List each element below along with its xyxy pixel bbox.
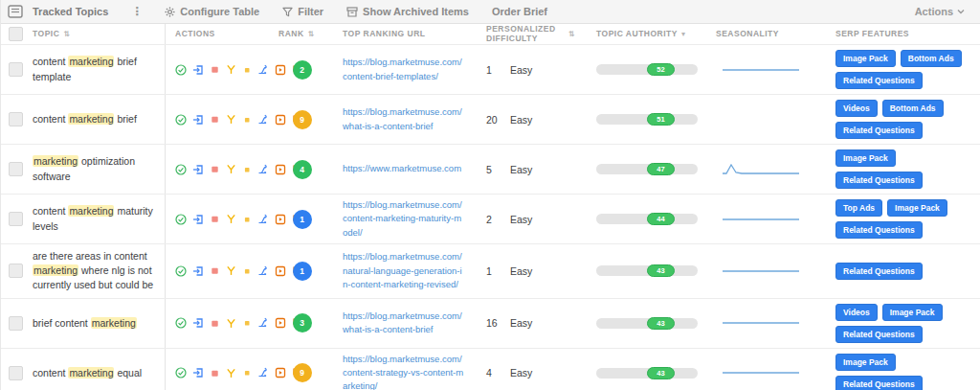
row-checkbox[interactable] <box>9 316 23 331</box>
row-checkbox[interactable] <box>9 212 23 226</box>
topic-link[interactable]: content marketing brief template <box>33 50 165 88</box>
difficulty-value: 20 <box>486 114 499 126</box>
panel-icon[interactable] <box>8 5 23 18</box>
column-header-rank[interactable]: Rank⇅ <box>276 30 328 39</box>
tag-square-icon[interactable] <box>210 318 220 329</box>
tag-square-icon[interactable] <box>210 64 220 75</box>
serp-feature-chip[interactable]: Related Questions <box>835 72 923 89</box>
row-checkbox[interactable] <box>9 162 23 176</box>
serp-feature-chip[interactable]: Videos <box>835 100 878 117</box>
filter-button[interactable]: Filter <box>274 0 332 24</box>
serp-feature-chip[interactable]: Videos <box>835 304 878 321</box>
top-ranking-url-link[interactable]: https://www.marketmuse.com <box>343 158 472 179</box>
actions-dropdown[interactable]: Actions <box>909 5 970 18</box>
row-checkbox[interactable] <box>9 112 23 126</box>
top-ranking-url-link[interactable]: https://blog.marketmuse.com/content-stra… <box>343 349 472 390</box>
serp-feature-chip[interactable]: Related Questions <box>835 172 923 189</box>
topic-authority-pill: 47 <box>647 163 675 175</box>
branch-icon[interactable] <box>257 265 269 277</box>
serp-feature-chip[interactable]: Top Ads <box>835 199 882 217</box>
select-all-checkbox[interactable] <box>9 27 23 41</box>
serp-feature-chip[interactable]: Image Pack <box>835 50 896 67</box>
funnel-icon[interactable] <box>226 265 236 276</box>
tag-square-icon[interactable] <box>210 164 220 174</box>
rank-badge: 1 <box>293 210 312 229</box>
row-checkbox[interactable] <box>9 264 23 278</box>
funnel-icon[interactable] <box>226 214 236 224</box>
check-circle-icon[interactable] <box>175 164 187 175</box>
serp-feature-chip[interactable]: Image Pack <box>882 304 943 321</box>
check-circle-icon[interactable] <box>175 265 187 277</box>
branch-icon[interactable] <box>257 367 269 379</box>
rank-badge: 3 <box>293 313 312 333</box>
topic-link[interactable]: content marketing equal <box>33 361 147 385</box>
check-circle-icon[interactable] <box>175 114 187 126</box>
branch-icon[interactable] <box>257 114 269 126</box>
export-box-icon[interactable] <box>192 114 204 126</box>
dot-square-icon[interactable] <box>242 65 252 75</box>
serp-feature-chip[interactable]: Bottom Ads <box>901 50 962 67</box>
dot-square-icon[interactable] <box>242 215 252 224</box>
dot-square-icon[interactable] <box>242 165 252 174</box>
branch-icon[interactable] <box>257 64 269 76</box>
funnel-icon[interactable] <box>226 164 236 174</box>
funnel-icon[interactable] <box>226 318 236 329</box>
tag-square-icon[interactable] <box>210 265 220 276</box>
export-box-icon[interactable] <box>192 214 204 225</box>
row-checkbox[interactable] <box>9 366 23 380</box>
dot-square-icon[interactable] <box>242 368 252 378</box>
export-box-icon[interactable] <box>192 164 204 175</box>
row-checkbox[interactable] <box>9 62 23 77</box>
serp-feature-chip[interactable]: Related Questions <box>835 376 923 390</box>
serp-feature-chip[interactable]: Image Pack <box>835 354 896 371</box>
serp-feature-chip[interactable]: Related Questions <box>835 122 923 139</box>
highlighted-term: marketing <box>68 113 114 125</box>
top-ranking-url-link[interactable]: https://blog.marketmuse.com/content-mark… <box>343 195 472 243</box>
branch-icon[interactable] <box>257 317 269 329</box>
serp-feature-chip[interactable]: Related Questions <box>835 326 923 343</box>
branch-icon[interactable] <box>257 164 269 175</box>
serp-feature-chip[interactable]: Image Pack <box>887 199 947 217</box>
topic-link[interactable]: content marketing maturity levels <box>33 199 165 238</box>
tag-square-icon[interactable] <box>210 114 220 125</box>
export-box-icon[interactable] <box>192 64 204 76</box>
check-circle-icon[interactable] <box>175 214 187 225</box>
rank-badge: 9 <box>293 363 312 382</box>
funnel-icon[interactable] <box>226 114 236 125</box>
topic-link[interactable]: content marketing brief <box>33 107 143 131</box>
configure-table-label: Configure Table <box>180 6 259 17</box>
kebab-menu-icon[interactable]: ⋮ <box>123 5 150 18</box>
serp-feature-chip[interactable]: Related Questions <box>835 221 923 239</box>
configure-table-button[interactable]: Configure Table <box>156 0 268 24</box>
show-archived-button[interactable]: Show Archived Items <box>338 0 478 24</box>
order-brief-button[interactable]: Order Brief <box>483 0 556 24</box>
serp-feature-chip[interactable]: Related Questions <box>835 263 923 280</box>
export-box-icon[interactable] <box>192 367 204 379</box>
top-ranking-url-link[interactable]: https://blog.marketmuse.com/content-brie… <box>343 52 472 87</box>
export-box-icon[interactable] <box>192 317 204 329</box>
top-ranking-url-link[interactable]: https://blog.marketmuse.com/natural-lang… <box>343 246 472 295</box>
dot-square-icon[interactable] <box>242 266 252 276</box>
rank-badge: 2 <box>293 60 312 80</box>
serp-feature-chip[interactable]: Image Pack <box>835 149 896 167</box>
topic-link[interactable]: brief content marketing <box>33 311 143 335</box>
check-circle-icon[interactable] <box>175 317 187 329</box>
top-ranking-url-link[interactable]: https://blog.marketmuse.com/what-is-a-co… <box>343 102 472 137</box>
column-header-topic[interactable]: Topic⇅ <box>30 24 166 44</box>
column-header-authority[interactable]: Topic Authority▾ <box>585 30 695 39</box>
funnel-icon[interactable] <box>226 64 236 75</box>
top-ranking-url-link[interactable]: https://blog.marketmuse.com/what-is-a-co… <box>343 306 472 341</box>
column-header-difficulty[interactable]: PersonalizedDifficulty⇅ <box>472 25 585 44</box>
branch-icon[interactable] <box>257 214 269 225</box>
tag-square-icon[interactable] <box>210 214 220 224</box>
export-box-icon[interactable] <box>192 265 204 277</box>
funnel-icon[interactable] <box>226 368 236 379</box>
dot-square-icon[interactable] <box>242 115 252 125</box>
dot-square-icon[interactable] <box>242 318 252 328</box>
check-circle-icon[interactable] <box>175 367 187 379</box>
serp-feature-chip[interactable]: Bottom Ads <box>882 100 944 117</box>
check-circle-icon[interactable] <box>175 64 187 76</box>
tag-square-icon[interactable] <box>210 368 220 379</box>
topic-link[interactable]: marketing optimization software <box>33 149 165 188</box>
topic-link[interactable]: are there areas in content marketing whe… <box>33 244 165 298</box>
*****
* Exercise brief:
Where pictures appear, skip them and transcribe all other material word for word.

* Written solution:
List each element below along with its xyxy pixel bbox.
row-checkbox[interactable] <box>9 316 23 331</box>
row-checkbox[interactable] <box>9 212 23 226</box>
topic-link[interactable]: content marketing brief template <box>33 50 165 88</box>
difficulty-value: 20 <box>486 114 499 126</box>
panel-icon[interactable] <box>8 5 23 18</box>
column-header-rank[interactable]: Rank⇅ <box>276 30 328 39</box>
tag-square-icon[interactable] <box>210 318 220 329</box>
tag-square-icon[interactable] <box>210 64 220 75</box>
serp-feature-chip[interactable]: Related Questions <box>835 72 923 89</box>
row-checkbox[interactable] <box>9 162 23 176</box>
serp-feature-chip[interactable]: Videos <box>835 100 878 117</box>
filter-button[interactable]: Filter <box>274 0 332 24</box>
serp-feature-chip[interactable]: Videos <box>835 304 878 321</box>
top-ranking-url-link[interactable]: https://www.marketmuse.com <box>343 158 472 179</box>
actions-dropdown[interactable]: Actions <box>909 5 970 18</box>
row-checkbox[interactable] <box>9 112 23 126</box>
top-ranking-url-link[interactable]: https://blog.marketmuse.com/content-stra… <box>343 349 472 390</box>
serp-feature-chip[interactable]: Related Questions <box>835 172 923 189</box>
topic-authority-pill: 47 <box>647 163 675 175</box>
branch-icon[interactable] <box>257 265 269 277</box>
serp-feature-chip[interactable]: Top Ads <box>835 199 882 217</box>
select-all-checkbox[interactable] <box>9 27 23 41</box>
serp-feature-chip[interactable]: Image Pack <box>835 50 896 67</box>
funnel-icon[interactable] <box>226 265 236 276</box>
tag-square-icon[interactable] <box>210 164 220 174</box>
rank-badge: 1 <box>293 210 312 229</box>
row-checkbox[interactable] <box>9 264 23 278</box>
funnel-icon[interactable] <box>226 214 236 224</box>
check-circle-icon[interactable] <box>175 164 187 175</box>
serp-feature-chip[interactable]: Image Pack <box>882 304 943 321</box>
check-circle-icon[interactable] <box>175 265 187 277</box>
branch-icon[interactable] <box>257 367 269 379</box>
rank-badge: 3 <box>293 313 312 333</box>
topic-link[interactable]: content marketing equal <box>33 361 147 385</box>
check-circle-icon[interactable] <box>175 114 187 126</box>
branch-icon[interactable] <box>257 114 269 126</box>
export-box-icon[interactable] <box>192 114 204 126</box>
dot-square-icon[interactable] <box>242 65 252 75</box>
serp-feature-chip[interactable]: Bottom Ads <box>901 50 962 67</box>
dot-square-icon[interactable] <box>242 215 252 224</box>
dot-square-icon[interactable] <box>242 165 252 174</box>
branch-icon[interactable] <box>257 64 269 76</box>
funnel-icon[interactable] <box>226 164 236 174</box>
funnel-icon[interactable] <box>226 318 236 329</box>
tag-square-icon[interactable] <box>210 265 220 276</box>
export-box-icon[interactable] <box>192 214 204 225</box>
row-checkbox[interactable] <box>9 366 23 380</box>
dot-square-icon[interactable] <box>242 368 252 378</box>
export-box-icon[interactable] <box>192 164 204 175</box>
row-checkbox[interactable] <box>9 62 23 77</box>
serp-feature-chip[interactable]: Related Questions <box>835 376 923 390</box>
serp-feature-chip[interactable]: Image Pack <box>835 354 896 371</box>
serp-feature-chip[interactable]: Related Questions <box>835 122 923 139</box>
highlighted-term: marketing <box>68 113 114 125</box>
top-ranking-url-link[interactable]: https://blog.marketmuse.com/content-mark… <box>343 195 472 243</box>
branch-icon[interactable] <box>257 317 269 329</box>
serp-feature-chip[interactable]: Related Questions <box>835 326 923 343</box>
branch-icon[interactable] <box>257 164 269 175</box>
serp-feature-chip[interactable]: Image Pack <box>887 199 947 217</box>
topic-link[interactable]: content marketing maturity levels <box>33 199 165 238</box>
tag-square-icon[interactable] <box>210 114 220 125</box>
export-box-icon[interactable] <box>192 64 204 76</box>
check-circle-icon[interactable] <box>175 214 187 225</box>
rank-badge: 9 <box>293 363 312 382</box>
funnel-icon[interactable] <box>226 114 236 125</box>
topic-link[interactable]: content marketing brief <box>33 107 143 131</box>
configure-table-label: Configure Table <box>180 6 259 17</box>
kebab-menu-icon[interactable]: ⋮ <box>123 5 150 18</box>
serp-feature-chip[interactable]: Related Questions <box>835 221 923 239</box>
configure-table-button[interactable]: Configure Table <box>156 0 268 24</box>
show-archived-button[interactable]: Show Archived Items <box>338 0 478 24</box>
order-brief-button[interactable]: Order Brief <box>483 0 556 24</box>
serp-feature-chip[interactable]: Related Questions <box>835 263 923 280</box>
export-box-icon[interactable] <box>192 367 204 379</box>
top-ranking-url-link[interactable]: https://blog.marketmuse.com/content-brie… <box>343 52 472 87</box>
export-box-icon[interactable] <box>192 317 204 329</box>
top-ranking-url-link[interactable]: https://blog.marketmuse.com/natural-lang… <box>343 246 472 295</box>
dot-square-icon[interactable] <box>242 266 252 276</box>
rank-badge: 2 <box>293 60 312 80</box>
serp-feature-chip[interactable]: Image Pack <box>835 149 896 167</box>
topic-link[interactable]: brief content marketing <box>33 311 143 335</box>
check-circle-icon[interactable] <box>175 317 187 329</box>
top-ranking-url-link[interactable]: https://blog.marketmuse.com/what-is-a-co… <box>343 102 472 137</box>
column-header-topic[interactable]: Topic⇅ <box>30 24 166 44</box>
column-header-authority[interactable]: Topic Authority▾ <box>585 30 695 39</box>
funnel-icon[interactable] <box>226 64 236 75</box>
top-ranking-url-link[interactable]: https://blog.marketmuse.com/what-is-a-co… <box>343 306 472 341</box>
column-header-difficulty[interactable]: PersonalizedDifficulty⇅ <box>472 25 585 44</box>
branch-icon[interactable] <box>257 214 269 225</box>
tag-square-icon[interactable] <box>210 214 220 224</box>
export-box-icon[interactable] <box>192 265 204 277</box>
funnel-icon[interactable] <box>226 368 236 379</box>
dot-square-icon[interactable] <box>242 115 252 125</box>
dot-square-icon[interactable] <box>242 318 252 328</box>
check-circle-icon[interactable] <box>175 367 187 379</box>
serp-feature-chip[interactable]: Bottom Ads <box>882 100 944 117</box>
check-circle-icon[interactable] <box>175 64 187 76</box>
tag-square-icon[interactable] <box>210 368 220 379</box>
topic-link[interactable]: marketing optimization software <box>33 149 165 188</box>
topic-link[interactable]: are there areas in content marketing whe… <box>33 244 165 298</box>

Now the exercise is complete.